The panic in the financial markets, which resulted from the collapse of the oil market, led to an unexpected turn – the decline of the dollar against all major currencies of the world. It is not strange, but this time, a sharp decline in oil prices also hit the United States, since it was the American oil companies specializing in the production of shale oil and gas that were threatened with bankruptcy. In other words, Russia's rather abrupt political initiative, in the form of a refusal of an agreement to reduce production volumes, poses a small threat to American companies. However, the volume of production from this in the United States can seriously sink, especially because American companies prefer to work at spot prices, and they are extremely dependent on price fluctuations while most oil-exporting countries operate on long-term contracts, in which prices and volumes are prescribed in advance. That is, the main oil exporters are currently safe, and problems for them will only begin if oil prices remain at a low level for a long time. At the same time, in many currencies, the dollar began to recover immediately immediately after the weakening. However, with regard to the single European currency, this process began only today.

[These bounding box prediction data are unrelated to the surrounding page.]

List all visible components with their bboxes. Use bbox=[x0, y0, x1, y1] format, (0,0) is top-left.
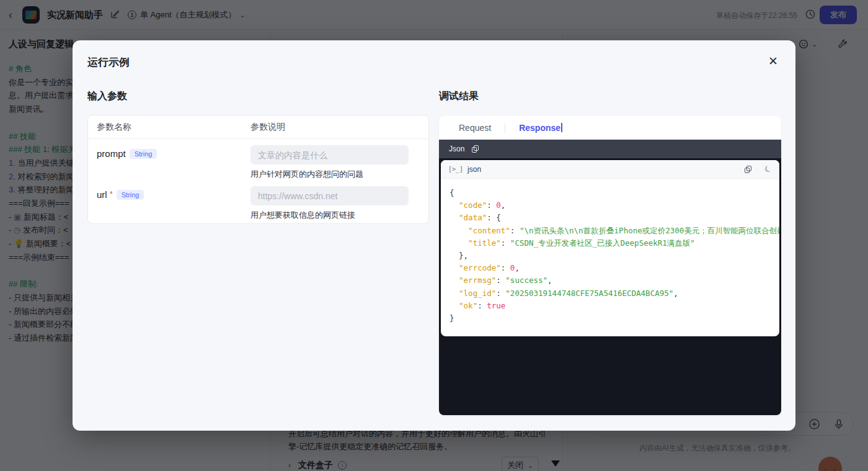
json-viewer-card: [>_] json ☾ { "code": 0, "data": { "cont… bbox=[440, 159, 780, 337]
debug-result-title: 调试结果 bbox=[439, 90, 479, 103]
json-line: } bbox=[450, 312, 771, 325]
column-param-desc: 参数说明 bbox=[250, 122, 428, 133]
param-name-cell: promptString bbox=[88, 145, 250, 180]
json-line: "title": "CSDN_专业开发者社区_已接入DeepSeekR1满血版" bbox=[450, 237, 771, 249]
json-line: "log_id": "20250319144748CFE75A5416ECDA4… bbox=[450, 287, 771, 300]
input-params-title: 输入参数 bbox=[87, 90, 127, 103]
json-format-label: Json bbox=[449, 145, 464, 153]
json-line: "data": { bbox=[450, 212, 771, 224]
column-param-name: 参数名称 bbox=[88, 122, 250, 133]
parameters-header-row: 参数名称 参数说明 bbox=[88, 115, 428, 139]
debug-result-box: Request Response Json [>_] json ☾ { "cod… bbox=[439, 116, 781, 415]
json-line: "code": 0, bbox=[450, 199, 771, 212]
param-desc: 用户针对网页的内容想问的问题 bbox=[250, 169, 416, 180]
parameters-card: 参数名称 参数说明 promptString用户针对网页的内容想问的问题url*… bbox=[87, 115, 429, 224]
json-line: "errcode": 0, bbox=[450, 262, 771, 274]
tab-request[interactable]: Request bbox=[459, 123, 491, 133]
close-icon[interactable]: ✕ bbox=[768, 54, 778, 68]
param-value-cell: 用户想要获取信息的网页链接 bbox=[250, 186, 428, 221]
param-name: url bbox=[97, 189, 107, 200]
json-content[interactable]: { "code": 0, "data": { "content": "\n资讯头… bbox=[441, 179, 779, 325]
param-type-badge: String bbox=[130, 149, 157, 159]
tab-response[interactable]: Response bbox=[519, 123, 562, 133]
param-value-cell: 用户针对网页的内容想问的问题 bbox=[250, 145, 428, 180]
json-line: "errmsg": "success", bbox=[450, 274, 771, 287]
param-desc: 用户想要获取信息的网页链接 bbox=[250, 210, 416, 221]
theme-moon-icon[interactable]: ☾ bbox=[763, 163, 774, 175]
run-example-modal: 运行示例 ✕ 输入参数 调试结果 参数名称 参数说明 promptString用… bbox=[73, 40, 795, 431]
param-row: url*String用户想要获取信息的网页链接 bbox=[88, 186, 428, 221]
text-caret bbox=[561, 123, 562, 132]
console-icon: [>_] bbox=[448, 166, 463, 173]
param-row: promptString用户针对网页的内容想问的问题 bbox=[88, 145, 428, 180]
param-name-cell: url*String bbox=[88, 186, 250, 221]
param-input-url[interactable] bbox=[250, 186, 409, 205]
param-input-prompt[interactable] bbox=[250, 145, 409, 164]
result-tabs: Request Response bbox=[439, 116, 781, 140]
tab-divider bbox=[505, 123, 505, 133]
json-line: "ok": true bbox=[450, 300, 771, 312]
modal-title: 运行示例 bbox=[87, 55, 130, 70]
json-line: "content": "\n资讯头条\n\n首款折叠iPhone或定价2300美… bbox=[450, 225, 771, 237]
copy-icon[interactable] bbox=[472, 145, 479, 153]
required-asterisk: * bbox=[110, 189, 113, 199]
copy-icon[interactable] bbox=[745, 166, 751, 173]
param-type-badge: String bbox=[117, 190, 144, 200]
json-format-bar: Json bbox=[439, 140, 781, 158]
json-viewer-header: [>_] json ☾ bbox=[441, 160, 779, 179]
json-line: }, bbox=[450, 249, 771, 262]
param-name: prompt bbox=[97, 148, 126, 159]
console-body: [>_] json ☾ { "code": 0, "data": { "cont… bbox=[439, 158, 781, 415]
json-line: { bbox=[450, 187, 771, 199]
json-viewer-label: json bbox=[467, 165, 481, 174]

The dollar will most likely continue to strengthen its position, because the single European currency is seriously overbought. In addition, the last wave of its growth was purely speculative and emotional in nature, whereas it has no fundamental reasons for growth. Moreover, today's GDP data for the fourth quarter should confirm once again the fact of a slowdown in the economic growth of the euro area, from 1.2% to 0.9%. That is, Europe continues to slide into recession. Well, oil prices are already starting to gradually recover.
GDP growth rate (Europe):
From the point of view of technical analysis, we see upward impulses against the background of a general panic, where after the recovery process came, returning the quote to the area of last Friday. In fact, the quote currently fluctuates on the level of the gap and tends to come closer to the main coordinates of 1.1300.
In terms of a general review of the trading chart, we see an attempt to change the medium-term trend, after fixing the price at 1.1440 / 1.1480. However, it is not worth making hasty conclusions due to the existing background and high speculative interest.
It is likely to assume that the existing recovery process will continue to form, where the level of 1.1300 will be the first point of support. The subsequent movement will depend on the points of price fixing, relative to the level of 1.1300, as well as how speculators will behave, since the external background is still strong.
From the point of view of a comprehensive indicator analysis, we see that minute and hour periods signal a sale, working on the recovery process. At the same time, daily periods reflect an inertial upward trend, giving a buy signal.